> **What you are asked to do**:
Take the records below and set down exactly the lines from the one with "な悩みを相談できます。例えば「食事をするとすぐにお" to the one with "Walter Mehring, sondern", ends included; do not copy the pictures.
===== Material for this task =====
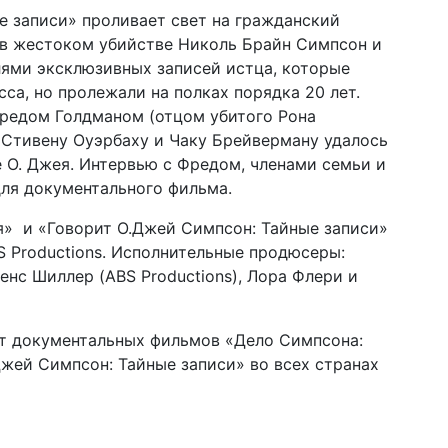
е записи» проливает свет на гражданский
 в жестоком убийстве Николь Брайн Симпсон и
лями эксклюзивных записей истца, которые
са, но пролежали на полках порядка 20 лет.
редом Голдманом (отцом убитого Рона
Стивену Оуэрбаху и Чаку Брейверману удалось
 О. Джея. Интервью с Фредом, членами семьи и
ля документального фильма.
я» и «Говорит О.Джей Симпсон: Тайные записи»
S Productions. Исполнительные продюсеры:
енс Шиллер (ABS Productions), Лора Флери и
ат документальных фильмов «Дело Симпсона:
жей Симпсон: Тайные записи» во всех странах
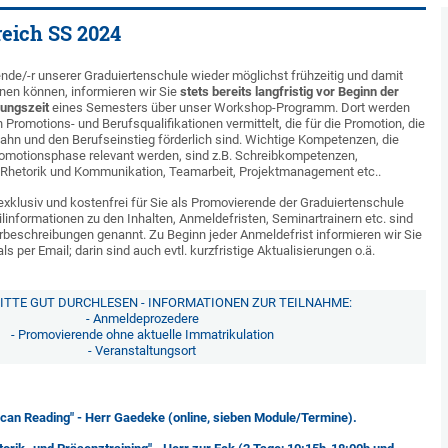
reich SS 2024
nde/-r unserer Graduiertenschule wieder möglichst frühzeitig und damit
anen können, informieren wir Sie
stets bereits langfristig vor Beginn der
sungszeit
eines Semesters über unser Workshop-Programm. Dort werden
 Promotions- und Berufsqualifikationen vermittelt, die für die Promotion, die
ahn und den Berufseinstieg förderlich sind. Wichtige Kompetenzen, die
omotionsphase relevant werden, sind z.B. Schreibkompetenzen,
 Rhetorik und Kommunikation, Teamarbeit, Projektmanagement etc..
klusiv und kostenfrei für Sie als Promovierende der Graduiertenschule
linformationen zu den Inhalten, Anmeldefristen, Seminartrainern etc. sind
rbeschreibungen genannt. Zu Beginn jeder Anmeldefrist informieren wir Sie
 per Email; darin sind auch evtl. kurzfristige Aktualisierungen o.ä.
BITTE GUT DURCHLESEN - INFORMATIONEN ZUR TEILNAHME:
- Anmeldeprozedere
- Promovierende ohne aktuelle Immatrikulation
- Veranstaltungsort
"Scan Reading" - Herr Gaedeke (online, sieben Module/Termine).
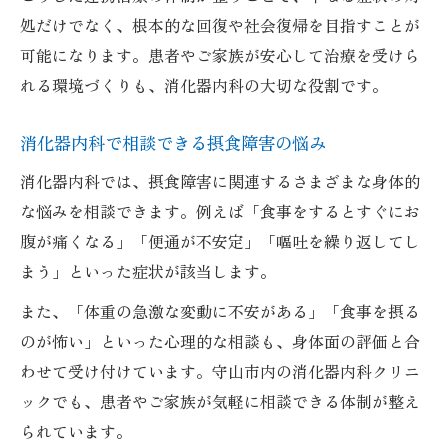
処だけでなく、根本的な回復や社会復帰を目指すことが
可能になります。患者やご家族が安心して治療を受けら
れる環境づくりも、消化器内科の大切な役割です。
消化器内科で相談できる摂食障害の悩み
消化器内科では、摂食障害に関連するさまざまな身体的
な悩みを相談できます。例えば「食事をするとすぐにお
腹が痛くなる」「便通が不安定」「嘔吐を繰り返してし
まう」といった症状が該当します。
また、「体重の急激な変動に不安がある」「食事を摂る
のが怖い」といった心理的な相談も、身体面の評価と合
わせて受け付けています。守山市内の消化器内科クリニ
ックでも、患者やご家族が気軽に相談できる体制が整え
られています。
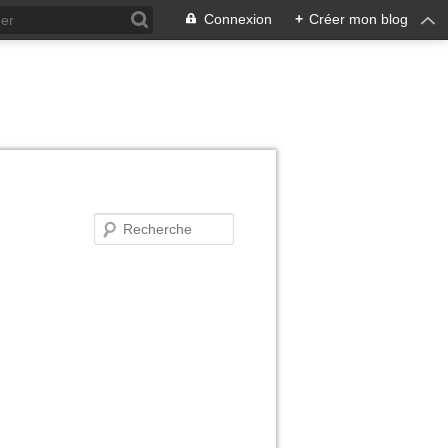
Connexion
+
Créer mon blog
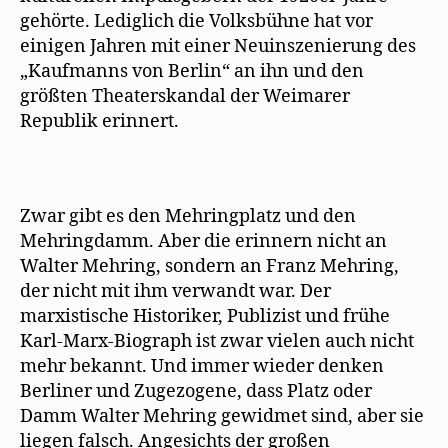
gehörte. Lediglich die Volksbühne hat vor
einigen Jahren mit einer Neuinszenierung des
„Kaufmanns von Berlin“ an ihn und den
größten Theaterskandal der Weimarer
Republik erinnert.
Zwar gibt es den Mehringplatz und den
Mehringdamm. Aber die erinnern nicht an
Walter Mehring, sondern an Franz Mehring,
der nicht mit ihm verwandt war. Der
marxistische Historiker, Publizist und frühe
Karl-Marx-Biograph ist zwar vielen auch nicht
mehr bekannt. Und immer wieder denken
Berliner und Zugezogene, dass Platz oder
Damm Walter Mehring gewidmet sind, aber sie
liegen falsch. Angesichts der großen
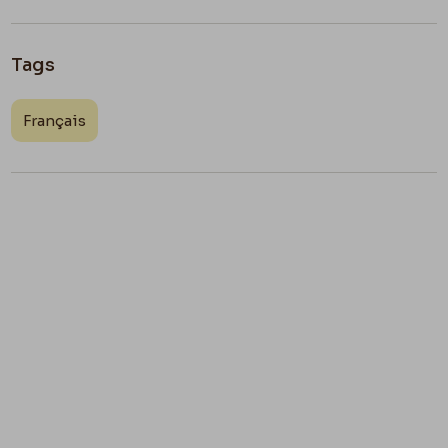
Tags
Français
=====
> **Exercise solution**:
な悩みを相談できます。例えば「食事をするとすぐにお
腹が痛くなる」「便通が不安定」「嘔吐を繰り返してし
まう」といった症状が該当します。
また、「体重の急激な変動に不安がある」「食事を摂る
のが怖い」といった心理的な相談も、身体面の評価と合
わせて受け付けています。守山市内の消化器内科クリニ
ックでも、患者やご家族が気軽に相談できる体制が整え
られています。
Connexion
+
Créer mon blog
gehörte. Lediglich die Volksbühne hat vor
einigen Jahren mit einer Neuinszenierung des
„Kaufmanns von Berlin“ an ihn und den
größten Theaterskandal der Weimarer
Republik erinnert.
Zwar gibt es den Mehringplatz und den
Mehringdamm. Aber die erinnern nicht an
Walter Mehring, sondern an Franz Mehring,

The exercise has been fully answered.